- [Your assignment]: Print the listing below verbatim, passing over each picture.

━━ Given records ━━

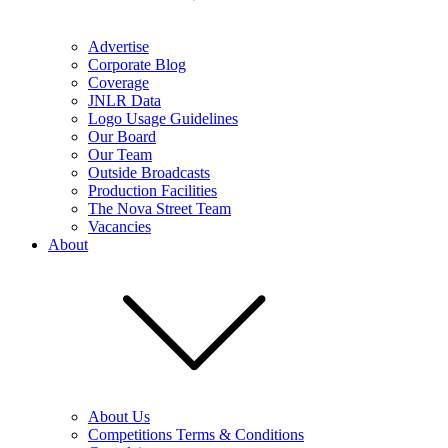
Advertise
Corporate Blog
Coverage
JNLR Data
Logo Usage Guidelines
Our Board
Our Team
Outside Broadcasts
Production Facilities
The Nova Street Team
Vacancies
About
About Us
Competitions Terms & Conditions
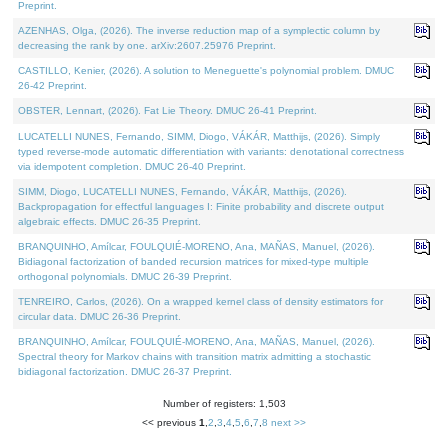
Preprint.
AZENHAS, Olga, (2026). The inverse reduction map of a symplectic column by
decreasing the rank by one. arXiv:2607.25976 Preprint.
CASTILLO, Kenier, (2026). A solution to Meneguette's polynomial problem. DMUC
26-42 Preprint.
OBSTER, Lennart, (2026). Fat Lie Theory. DMUC 26-41 Preprint.
LUCATELLI NUNES, Fernando, SIMM, Diogo, VÁKÁR, Matthijs, (2026). Simply
typed reverse-mode automatic differentiation with variants: denotational correctness
via idempotent completion. DMUC 26-40 Preprint.
SIMM, Diogo, LUCATELLI NUNES, Fernando, VÁKÁR, Matthijs, (2026).
Backpropagation for effectful languages I: Finite probability and discrete output
algebraic effects. DMUC 26-35 Preprint.
BRANQUINHO, Amílcar, FOULQUIÉ-MORENO, Ana, MAÑAS, Manuel, (2026).
Bidiagonal factorization of banded recursion matrices for mixed-type multiple
orthogonal polynomials. DMUC 26-39 Preprint.
TENREIRO, Carlos, (2026). On a wrapped kernel class of density estimators for
circular data. DMUC 26-36 Preprint.
BRANQUINHO, Amílcar, FOULQUIÉ-MORENO, Ana, MAÑAS, Manuel, (2026).
Spectral theory for Markov chains with transition matrix admitting a stochastic
bidiagonal factorization. DMUC 26-37 Preprint.
Number of registers: 1,503
<< previous
1
,
2
,
3
,
4
,
5
,
6
,
7
,
8
next >>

━━━

- [Output]:
Advertise
Corporate Blog
Coverage
JNLR Data
Logo Usage Guidelines
Our Board
Our Team
Outside Broadcasts
Production Facilities
The Nova Street Team
Vacancies
About
About Us
Competitions Terms & Conditions
Preprint.
AZENHAS, Olga, (2026). The inverse reduction map of a symplectic column by
decreasing the rank by one. arXiv:2607.25976 Preprint.
CASTILLO, Kenier, (2026). A solution to Meneguette's polynomial problem. DMUC
26-42 Preprint.
OBSTER, Lennart, (2026). Fat Lie Theory. DMUC 26-41 Preprint.
LUCATELLI NUNES, Fernando, SIMM, Diogo, VÁKÁR, Matthijs, (2026). Simply
typed reverse-mode automatic differentiation with variants: denotational correctness
via idempotent completion. DMUC 26-40 Preprint.
SIMM, Diogo, LUCATELLI NUNES, Fernando, VÁKÁR, Matthijs, (2026).
Backpropagation for effectful languages I: Finite probability and discrete output
algebraic effects. DMUC 26-35 Preprint.
BRANQUINHO, Amílcar, FOULQUIÉ-MORENO, Ana, MAÑAS, Manuel, (2026).
Bidiagonal factorization of banded recursion matrices for mixed-type multiple
orthogonal polynomials. DMUC 26-39 Preprint.
TENREIRO, Carlos, (2026). On a wrapped kernel class of density estimators for
circular data. DMUC 26-36 Preprint.
BRANQUINHO, Amílcar, FOULQUIÉ-MORENO, Ana, MAÑAS, Manuel, (2026).
Spectral theory for Markov chains with transition matrix admitting a stochastic
bidiagonal factorization. DMUC 26-37 Preprint.
Number of registers: 1,503
<< previous
1
,
2
,
3
,
4
,
5
,
6
,
7
,
8
next >>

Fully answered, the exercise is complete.